Para 203 of the case diary shows that this statement had been taken by the police as an accused in this case. The case diary further shows that he had dealt with the registers and cheques relating to the payment to those two schools. Even in his statement before the police this accused admitted that he had done, every work in accordance with the direction of his superior authorities (vide para 203 of the case diary). Thus it is clear that this accused petitioner was very much concerned with the payments to the two schools for which this case has been filed. What was his role in or liability for those transactions, can be ascertained only after evidence is taken in course of trial in this case. At present there appears to be prima facie sufficient material in the case diary for proceeding against this petitioner.
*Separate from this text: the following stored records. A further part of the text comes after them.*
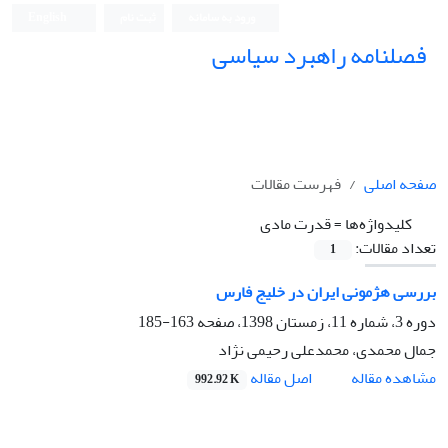
ورود به سامانه
ثبت نام
English
فصلنامه راهبرد سیاسی
صفحه اصلی
فهرست مقالات
کلیدواژه‌ها =
قدرت مادی
تعداد مقالات:
1
بررسی هژمونی ایران در خلیج فارس
دوره 3، شماره 11، زمستان 1398، صفحه
163-185
جمال محمدی، محمدعلی رحیمی نژاد
اصل مقاله
مشاهده مقاله
992.92 K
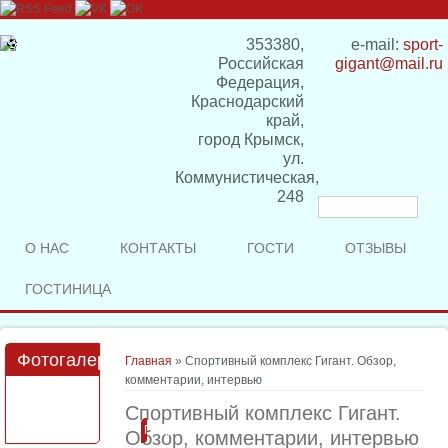
353380,
e-mail:
sport-
Российская
gigant@mail.ru
Федерация,
Краснодарский
край,
город Крымск,
ул.
Коммунистическая,
248
Форма
поиска
О НАС
КОНТАКТЫ
ГОСТИ
ОТЗЫВЫ
ГОСТИНИЦА
Фотогалерея
Вы здесь
Главная
» Спортивный комплекс Гигант. Обзор,
комментарии, интервью
Спортивный комплекс Гигант.
Подробнее
Обзор, комментарии, интервью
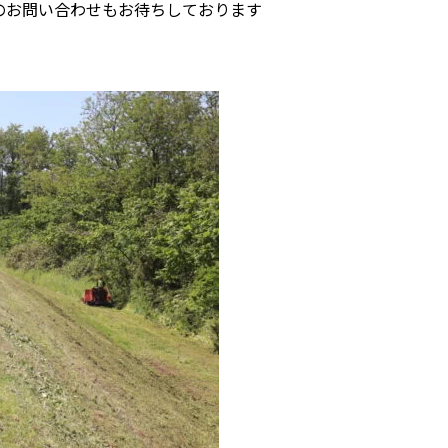
のお問い合わせもお待ちしております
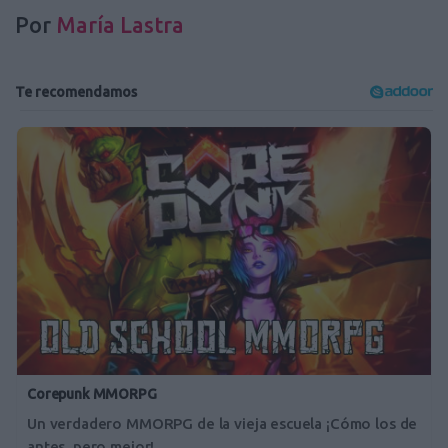
Por
María Lastra
Corepunk MMORPG
Un verdadero MMORPG de la vieja escuela ¡Cómo los de
antes, pero mejor!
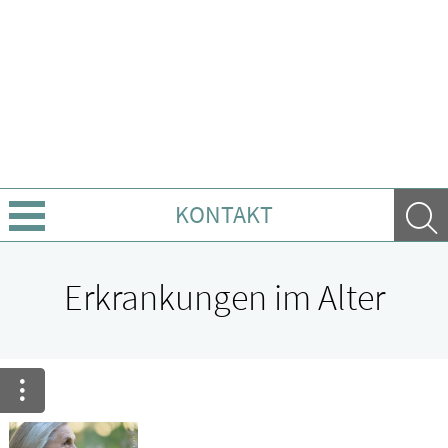
KONTAKT
Angebote
Erkrankungen im Alter
Leistungen
Ratgeber
Krankheiten & Therapie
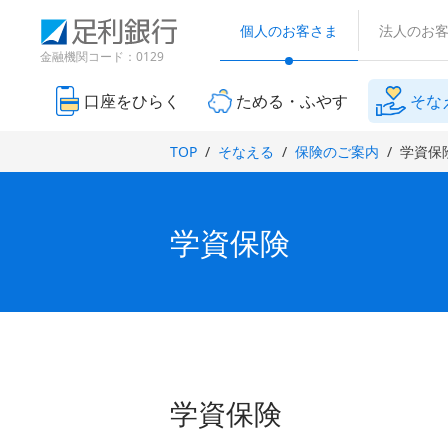
（
検
（
（
（
別
索
個人のお客さま
法人のお
別
別
別
ウ
窓
ウ
ウ
ウ
金融機関コード：0129
ィ
ィ
ィ
ン
ィ
ン
ン
ド
口座をひらく
ためる・ふやす
そな
ン
ド
ド
ウ
ド
で
ウ
ウ
TOP
そなえる
保険のご案内
学資保
開
ウ
で
で
き
で
開
開
ま
き
き
開
す
ま
ま
）
き
学資保険
す
す
ま
）
）
す
）
学資保険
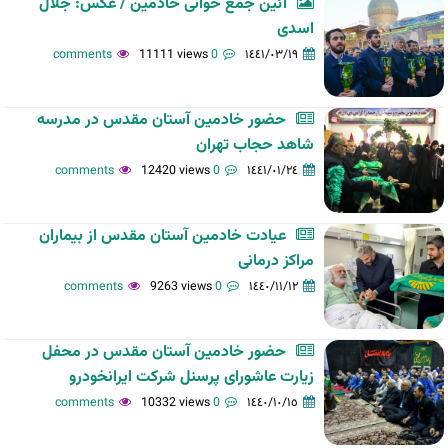
آئین جمع خوانی خادمین / عکس: جلال
اسدی
11111 views
0 comments
١٤٤١/٠٣/١٩
حضور خادمین آستان مقدس در مدرسه
شاهد حجاب تهران
12420 views
0 comments
١٤٤١/٠١/٢٤
عیادت خادمین آستان مقدس از بیماران
مراکز درمانی
9263 views
0 comments
١٤٤٠/١١/١٢
حضور خادمین آستان مقدس در محفل
زیارت عاشورای پرسنل شرکت ایرانخودرو
10332 views
0 comments
١٤٤٠/١٠/١٥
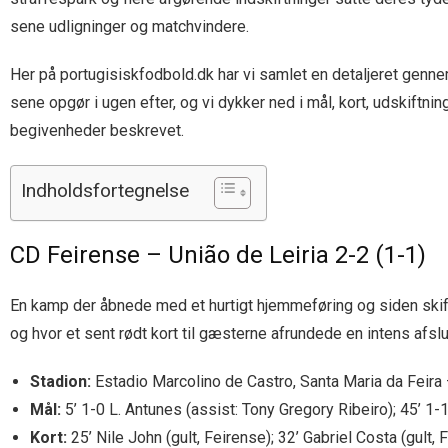
sene udligninger og matchvindere.
Her på portugisiskfodbold.dk har vi samlet en detaljeret genn
sene opgør i ugen efter, og vi dykker ned i mål, kort, udskiftni
begivenheder beskrevet.
Indholdsfortegnelse
CD Feirense – União de Leiria 2-2 (1-1)
En kamp der åbnede med et hurtigt hjemmeføring og siden sk
og hvor et sent rødt kort til gæsterne afrundede en intens afslu
Stadion:
Estadio Marcolino de Castro, Santa Maria da Feira
Mål:
5’ 1-0 L. Antunes (assist: Tony Gregory Ribeiro); 45’ 1-
Kort:
25’ Nile John (gult, Feirense); 32’ Gabriel Costa (gult, 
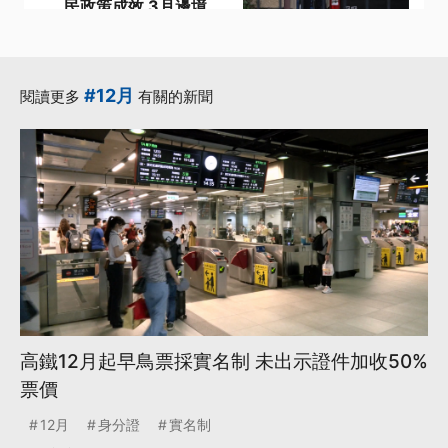
民政策成效 3月邊境
非法移民數創新低
·
·
·
川普
移民
移民政策
·
·
邊境
非法移民
更多...
#12月
閱讀更多
有關的新聞
高鐵12月起早鳥票採實名制 未出示證件加收50%
票價
12月
身分證
實名制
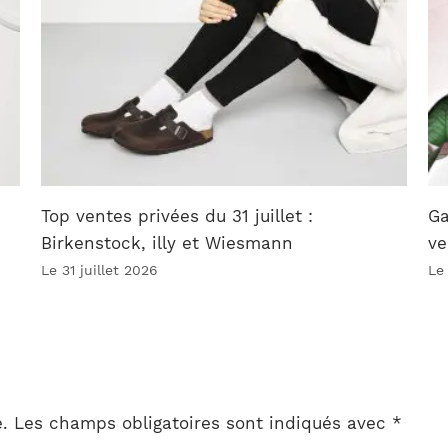
Top ventes privées du 31 juillet :
Ga
Birkenstock, illy et Wiesmann
ve
Le 31 juillet 2026
Le
.
Les champs obligatoires sont indiqués avec
*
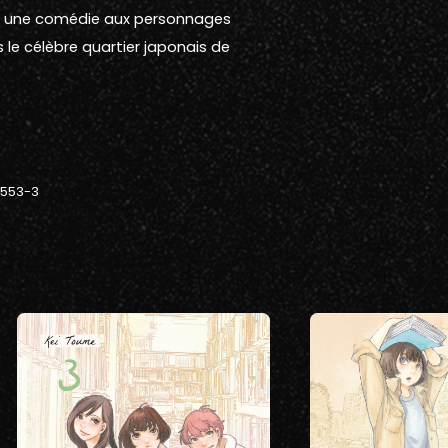
, une comédie aux personnages
 le célèbre quartier japonais de
-553-3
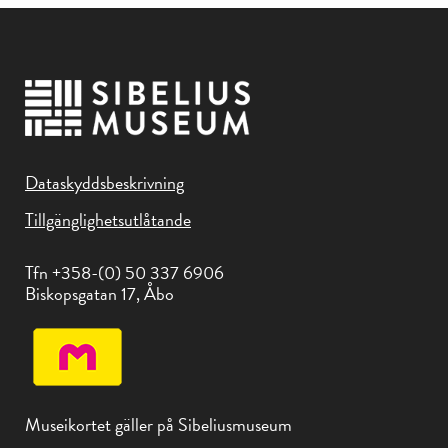
Dataskyddsbeskrivning
Tillgänglighetsutlåtande
Tfn +358-(0) 50 337 6906
Biskopsgatan 17, Åbo
Museikortet gäller på Sibeliusmuseum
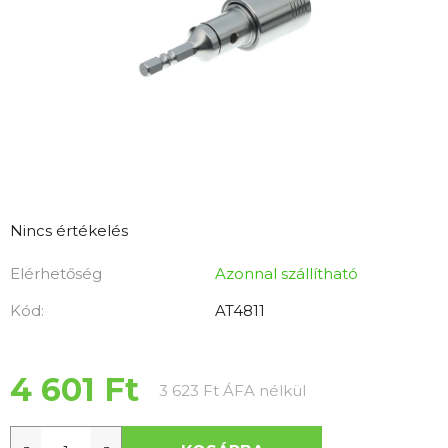
A
Nincs értékelés
termék
Elérhetőség
Azonnal szállítható
átlagos
értékelése
Kód:
AT4811
5-
ből
0,0
4 601 Ft
Egységár:
3 623 Ft ÁFA nélkül
csillag.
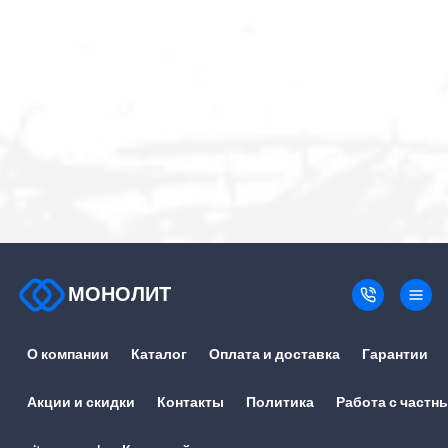
МОНОЛИТ
О компании
Каталог
Оплата и доставка
Гарантии
Акции и скидки
Контакты
Политика
Работа с частн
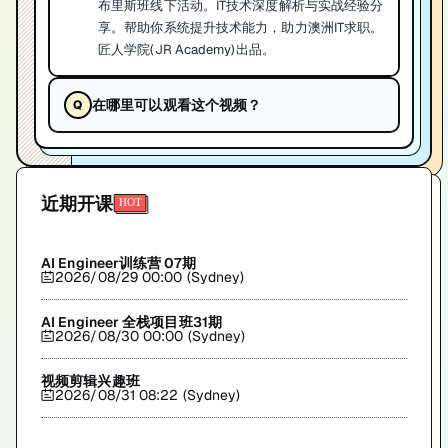
布里斯班线下活动。IT技术深度解析与实战经验分
享。帮助你系统提升技术能力，助力澳洲IT求职。
匠人学院(JR Academy)出品。
在哪里可以观看这个视频？
近期开课
AI Engineer训练营 07期
2026/08/29 00:00 (Sydney)
AI Engineer 全栈项目班31期
2026/08/30 00:00 (Sydney)
视频剪辑兴趣班
2026/08/31 08:22 (Sydney)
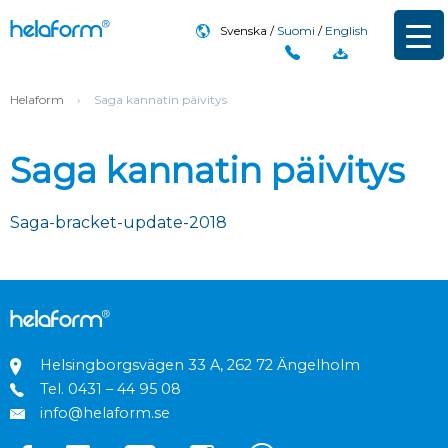
Svenska
Suomi
English
Helaform
›
Saga kannatin päivitys
Saga kannatin päivitys
Saga-bracket-update-2018
Helsingborgsvägen 33 A, 262 72 Ängelholm
Tel.
0431 – 44 95 08
info@helaform.se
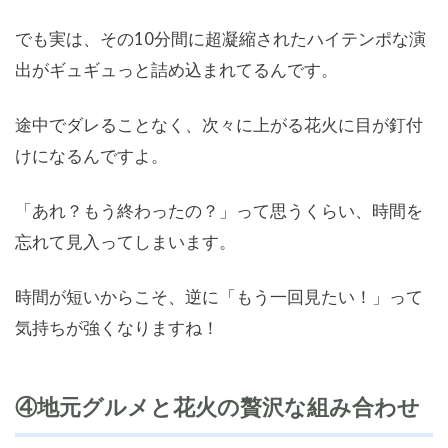
でも実は、その10分間に超凝縮されたハイテンポな演
出がギュギュっと詰め込まれてるんです。
途中でダレることなく、次々に上がる花火に目が釘付
けになるんですよ。
「あれ？もう終わったの？」って思うくらい、時間を
忘れて見入ってしまいます。
時間が短いからこそ、逆に「もう一回見たい！」って
気持ちが強くなりますね！
④地元グルメと花火の贅沢な組み合わせ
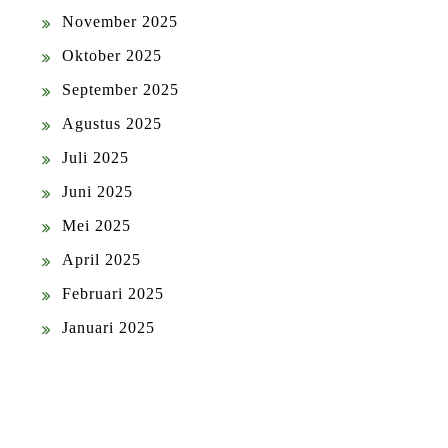
November 2025
Oktober 2025
September 2025
Agustus 2025
Juli 2025
Juni 2025
Mei 2025
April 2025
Februari 2025
Januari 2025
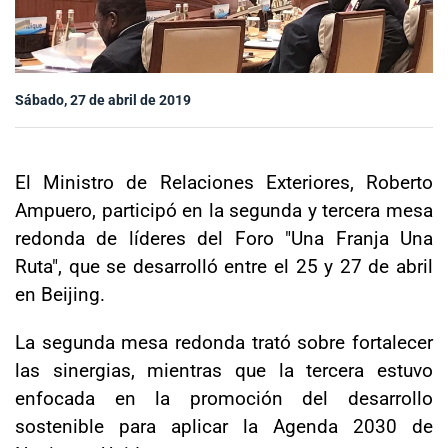
Sala de prensa
Sábado, 27 de abril de 2019
modo claro
El Ministro de Relaciones Exteriores, Roberto
Ampuero, participó en la segunda y tercera mesa
redonda de líderes del Foro "Una Franja Una
Ruta", que se desarrolló entre el 25 y 27 de abril
en Beijing.
La segunda mesa redonda trató sobre fortalecer
las sinergias, mientras que la tercera estuvo
enfocada en la promoción del desarrollo
sostenible para aplicar la Agenda 2030 de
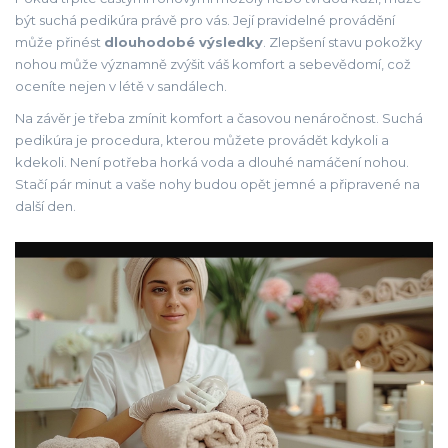
být suchá pedikúra právě pro vás. Její pravidelné provádění
může přinést
dlouhodobé výsledky
. Zlepšení stavu pokožky
nohou může významně zvýšit váš komfort a sebevědomí, což
oceníte nejen v létě v sandálech.
Na závěr je třeba zmínit komfort a časovou nenáročnost. Suchá
pedikúra je procedura, kterou můžete provádět kdykoli a
kdekoli. Není potřeba horká voda a dlouhé namáčení nohou.
Stačí pár minut a vaše nohy budou opět jemné a připravené na
další den.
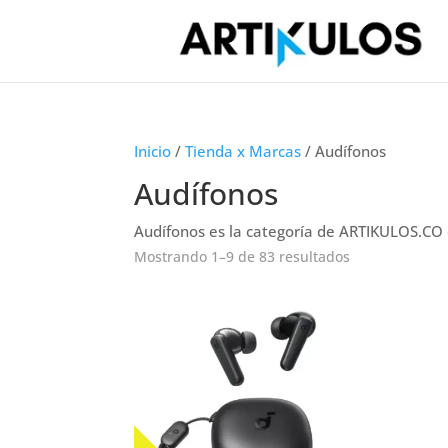
Inicio
/
Tienda x Marcas
/ Audífonos
Audífonos
Audífonos es la categoría de ARTIKULOS.CO
Mostrando 1–9 de 83 resultados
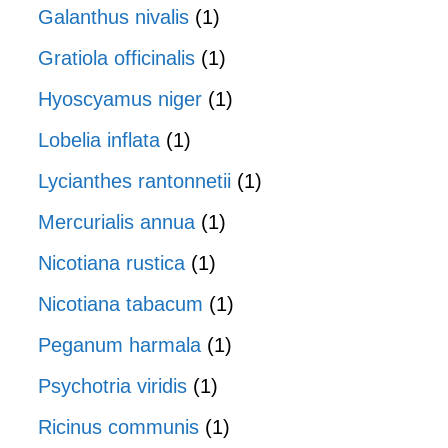
Galanthus nivalis
(1)
Gratiola officinalis
(1)
Hyoscyamus niger
(1)
Lobelia inflata
(1)
Lycianthes rantonnetii
(1)
Mercurialis annua
(1)
Nicotiana rustica
(1)
Nicotiana tabacum
(1)
Peganum harmala
(1)
Psychotria viridis
(1)
Ricinus communis
(1)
Therefore, his petition under consideration is hereby rejected. 17. I have also gone through paragraph 203 of the case diary in which there are materials against the petitioner. The allegations made therein are question of fact and at this stage it will not be proper for me to express any opinion on the same. The learned Chief Judicial Magistrate has also restrained himself from making any observation on those question of fact. It is not one of those cases in which on the perusal of entire material on record no prima facie case against the present petitioner is made out. 18. For the reasons stated above I do not find any merit in the submission made on behalf of the petitioner. I also do not find any defect in the impugned order. 19. In the result this application in revision is dismissed and the impugned order is hereby confirmed. Before, concluding however, I would like to mention that this application was admitted for hearing by a learned Single Judge of this Court on 4.11.1987 and on the same date a stay order was passed as a result of which the disposal of this case has long been delayed. The learned Court below is, therefore, directed to see that the trial of this case may be taken up immediately and disposed of without any loss of time.